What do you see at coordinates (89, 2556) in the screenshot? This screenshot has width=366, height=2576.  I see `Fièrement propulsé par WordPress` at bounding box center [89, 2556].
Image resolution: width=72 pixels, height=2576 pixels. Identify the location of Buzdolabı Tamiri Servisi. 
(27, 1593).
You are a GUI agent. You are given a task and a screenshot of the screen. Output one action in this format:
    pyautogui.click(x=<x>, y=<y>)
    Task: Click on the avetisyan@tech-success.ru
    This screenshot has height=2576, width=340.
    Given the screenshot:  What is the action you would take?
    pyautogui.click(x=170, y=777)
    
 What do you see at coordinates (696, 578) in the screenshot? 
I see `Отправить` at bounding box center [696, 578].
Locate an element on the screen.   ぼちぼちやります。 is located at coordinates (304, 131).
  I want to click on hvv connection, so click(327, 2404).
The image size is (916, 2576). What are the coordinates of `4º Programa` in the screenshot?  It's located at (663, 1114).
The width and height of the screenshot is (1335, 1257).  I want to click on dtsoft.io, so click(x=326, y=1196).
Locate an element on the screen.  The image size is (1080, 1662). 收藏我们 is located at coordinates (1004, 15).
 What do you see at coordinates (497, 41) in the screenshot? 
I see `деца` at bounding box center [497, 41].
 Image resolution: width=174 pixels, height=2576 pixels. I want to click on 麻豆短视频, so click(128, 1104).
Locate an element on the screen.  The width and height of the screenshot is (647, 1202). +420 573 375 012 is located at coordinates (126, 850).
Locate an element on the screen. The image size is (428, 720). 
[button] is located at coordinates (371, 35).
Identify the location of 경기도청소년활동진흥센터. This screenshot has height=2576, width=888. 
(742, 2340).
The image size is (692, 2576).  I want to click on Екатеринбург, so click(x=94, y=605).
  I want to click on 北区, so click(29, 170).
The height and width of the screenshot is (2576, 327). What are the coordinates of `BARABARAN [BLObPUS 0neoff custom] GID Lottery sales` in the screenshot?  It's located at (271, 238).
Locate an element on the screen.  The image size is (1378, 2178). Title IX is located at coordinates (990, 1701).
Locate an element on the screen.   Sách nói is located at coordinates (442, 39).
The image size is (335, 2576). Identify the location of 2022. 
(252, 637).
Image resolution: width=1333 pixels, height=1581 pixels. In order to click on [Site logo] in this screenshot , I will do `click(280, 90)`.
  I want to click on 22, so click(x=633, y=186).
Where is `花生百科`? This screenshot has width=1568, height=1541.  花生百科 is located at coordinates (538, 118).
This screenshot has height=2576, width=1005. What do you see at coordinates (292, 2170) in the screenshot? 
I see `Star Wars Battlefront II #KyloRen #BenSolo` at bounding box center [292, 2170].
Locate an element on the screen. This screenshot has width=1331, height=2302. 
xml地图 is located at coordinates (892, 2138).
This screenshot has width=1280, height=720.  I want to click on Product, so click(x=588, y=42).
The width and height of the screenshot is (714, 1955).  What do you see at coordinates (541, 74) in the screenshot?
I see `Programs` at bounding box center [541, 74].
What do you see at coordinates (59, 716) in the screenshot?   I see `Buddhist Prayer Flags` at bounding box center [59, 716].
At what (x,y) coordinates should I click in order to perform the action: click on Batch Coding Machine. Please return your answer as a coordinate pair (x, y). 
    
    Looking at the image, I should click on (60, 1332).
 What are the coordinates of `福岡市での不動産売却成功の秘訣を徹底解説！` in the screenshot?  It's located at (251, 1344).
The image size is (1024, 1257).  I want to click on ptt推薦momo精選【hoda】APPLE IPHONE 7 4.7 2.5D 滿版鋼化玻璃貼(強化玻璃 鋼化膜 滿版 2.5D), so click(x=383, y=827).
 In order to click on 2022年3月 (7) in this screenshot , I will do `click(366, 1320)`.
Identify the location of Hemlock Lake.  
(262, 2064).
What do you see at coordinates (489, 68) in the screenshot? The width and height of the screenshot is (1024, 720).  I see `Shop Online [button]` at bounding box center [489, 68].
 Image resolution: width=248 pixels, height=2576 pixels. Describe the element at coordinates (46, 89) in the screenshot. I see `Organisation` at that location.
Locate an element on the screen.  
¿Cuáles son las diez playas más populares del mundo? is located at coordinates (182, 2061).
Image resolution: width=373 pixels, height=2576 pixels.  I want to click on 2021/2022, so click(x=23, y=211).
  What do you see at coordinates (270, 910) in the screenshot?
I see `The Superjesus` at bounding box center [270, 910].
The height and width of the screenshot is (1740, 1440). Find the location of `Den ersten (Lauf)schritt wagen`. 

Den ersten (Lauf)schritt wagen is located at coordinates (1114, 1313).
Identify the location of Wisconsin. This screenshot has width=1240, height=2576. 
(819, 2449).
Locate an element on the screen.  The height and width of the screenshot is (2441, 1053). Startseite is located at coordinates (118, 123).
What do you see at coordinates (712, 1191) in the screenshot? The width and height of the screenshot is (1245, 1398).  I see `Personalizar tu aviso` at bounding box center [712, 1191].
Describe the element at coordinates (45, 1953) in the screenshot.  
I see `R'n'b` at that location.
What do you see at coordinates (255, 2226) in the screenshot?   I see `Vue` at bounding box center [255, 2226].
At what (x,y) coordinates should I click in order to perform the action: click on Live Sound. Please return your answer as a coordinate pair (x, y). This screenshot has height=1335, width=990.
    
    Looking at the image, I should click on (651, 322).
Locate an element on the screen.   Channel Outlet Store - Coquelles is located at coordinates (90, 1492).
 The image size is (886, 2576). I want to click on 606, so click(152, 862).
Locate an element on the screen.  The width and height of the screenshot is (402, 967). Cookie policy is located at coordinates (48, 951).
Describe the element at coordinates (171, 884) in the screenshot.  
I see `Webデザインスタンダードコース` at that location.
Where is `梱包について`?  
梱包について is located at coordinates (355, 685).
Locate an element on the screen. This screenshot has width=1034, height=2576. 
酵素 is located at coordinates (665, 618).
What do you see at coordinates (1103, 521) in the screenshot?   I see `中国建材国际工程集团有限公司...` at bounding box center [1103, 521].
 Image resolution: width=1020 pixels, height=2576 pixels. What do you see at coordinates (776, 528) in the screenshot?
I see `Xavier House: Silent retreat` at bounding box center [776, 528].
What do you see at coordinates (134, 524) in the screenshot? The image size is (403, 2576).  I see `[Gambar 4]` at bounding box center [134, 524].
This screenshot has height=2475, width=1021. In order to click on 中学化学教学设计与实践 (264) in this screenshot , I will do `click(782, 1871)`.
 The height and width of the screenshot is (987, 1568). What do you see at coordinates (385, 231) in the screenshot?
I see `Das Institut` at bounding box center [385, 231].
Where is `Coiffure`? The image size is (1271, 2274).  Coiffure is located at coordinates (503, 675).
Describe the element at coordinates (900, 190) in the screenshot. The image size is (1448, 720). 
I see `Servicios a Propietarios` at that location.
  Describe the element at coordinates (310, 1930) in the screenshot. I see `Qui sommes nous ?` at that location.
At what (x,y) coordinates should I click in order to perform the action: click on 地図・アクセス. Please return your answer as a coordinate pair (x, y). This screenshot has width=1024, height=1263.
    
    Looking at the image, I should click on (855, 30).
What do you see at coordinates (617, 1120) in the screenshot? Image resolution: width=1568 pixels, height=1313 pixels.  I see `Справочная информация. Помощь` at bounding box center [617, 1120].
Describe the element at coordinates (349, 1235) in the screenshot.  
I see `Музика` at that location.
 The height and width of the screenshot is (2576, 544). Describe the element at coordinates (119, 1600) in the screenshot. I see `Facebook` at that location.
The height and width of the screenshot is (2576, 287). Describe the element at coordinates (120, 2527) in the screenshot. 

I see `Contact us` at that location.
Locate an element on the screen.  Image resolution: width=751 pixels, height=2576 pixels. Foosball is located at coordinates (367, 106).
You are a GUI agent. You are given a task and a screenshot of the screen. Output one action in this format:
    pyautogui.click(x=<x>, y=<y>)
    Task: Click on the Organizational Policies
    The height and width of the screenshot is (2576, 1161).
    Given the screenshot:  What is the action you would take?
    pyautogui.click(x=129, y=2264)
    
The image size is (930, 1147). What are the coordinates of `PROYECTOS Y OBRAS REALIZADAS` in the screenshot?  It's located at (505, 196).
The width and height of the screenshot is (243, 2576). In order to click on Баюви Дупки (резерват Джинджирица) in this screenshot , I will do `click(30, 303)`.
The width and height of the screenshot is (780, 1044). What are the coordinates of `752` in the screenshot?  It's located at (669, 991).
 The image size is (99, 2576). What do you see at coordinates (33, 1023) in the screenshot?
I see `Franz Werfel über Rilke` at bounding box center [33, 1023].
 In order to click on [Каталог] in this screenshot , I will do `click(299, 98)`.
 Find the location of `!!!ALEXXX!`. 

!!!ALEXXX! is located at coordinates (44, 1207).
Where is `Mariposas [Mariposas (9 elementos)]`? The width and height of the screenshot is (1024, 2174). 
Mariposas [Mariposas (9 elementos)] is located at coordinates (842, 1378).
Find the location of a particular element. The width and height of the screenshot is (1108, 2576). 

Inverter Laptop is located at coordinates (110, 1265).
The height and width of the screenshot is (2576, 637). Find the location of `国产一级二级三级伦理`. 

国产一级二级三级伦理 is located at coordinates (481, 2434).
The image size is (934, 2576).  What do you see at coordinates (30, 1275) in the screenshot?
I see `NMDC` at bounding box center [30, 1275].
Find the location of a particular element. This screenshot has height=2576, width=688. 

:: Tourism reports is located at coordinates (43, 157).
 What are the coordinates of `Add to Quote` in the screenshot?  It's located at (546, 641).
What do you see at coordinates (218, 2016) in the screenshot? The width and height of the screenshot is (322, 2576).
• • • •
TASK ITEM:
When the line with "The width and height of the screenshot is (714, 1955)." is reached in the data above, start copying there, and copy each line exactly until the line with "What do you see at coordinates (712, 1191)" has been copied; copy nothing else.

COMPLETED EXERCISE:
The width and height of the screenshot is (714, 1955).  What do you see at coordinates (541, 74) in the screenshot?
I see `Programs` at bounding box center [541, 74].
What do you see at coordinates (59, 716) in the screenshot?   I see `Buddhist Prayer Flags` at bounding box center [59, 716].
At what (x,y) coordinates should I click in order to perform the action: click on Batch Coding Machine. Please return your answer as a coordinate pair (x, y). 
    
    Looking at the image, I should click on (60, 1332).
 What are the coordinates of `福岡市での不動産売却成功の秘訣を徹底解説！` in the screenshot?  It's located at (251, 1344).
The image size is (1024, 1257).  I want to click on ptt推薦momo精選【hoda】APPLE IPHONE 7 4.7 2.5D 滿版鋼化玻璃貼(強化玻璃 鋼化膜 滿版 2.5D), so click(x=383, y=827).
 In order to click on 2022年3月 (7) in this screenshot , I will do `click(366, 1320)`.
Identify the location of Hemlock Lake.  
(262, 2064).
What do you see at coordinates (489, 68) in the screenshot? The width and height of the screenshot is (1024, 720).  I see `Shop Online [button]` at bounding box center [489, 68].
 Image resolution: width=248 pixels, height=2576 pixels. Describe the element at coordinates (46, 89) in the screenshot. I see `Organisation` at that location.
Locate an element on the screen.  
¿Cuáles son las diez playas más populares del mundo? is located at coordinates (182, 2061).
Image resolution: width=373 pixels, height=2576 pixels.  I want to click on 2021/2022, so click(x=23, y=211).
  What do you see at coordinates (270, 910) in the screenshot?
I see `The Superjesus` at bounding box center [270, 910].
The height and width of the screenshot is (1740, 1440). Find the location of `Den ersten (Lauf)schritt wagen`. 

Den ersten (Lauf)schritt wagen is located at coordinates (1114, 1313).
Identify the location of Wisconsin. This screenshot has width=1240, height=2576. 
(819, 2449).
Locate an element on the screen.  The height and width of the screenshot is (2441, 1053). Startseite is located at coordinates (118, 123).
What do you see at coordinates (712, 1191) in the screenshot? The width and height of the screenshot is (1245, 1398).  I see `Personalizar tu aviso` at bounding box center [712, 1191].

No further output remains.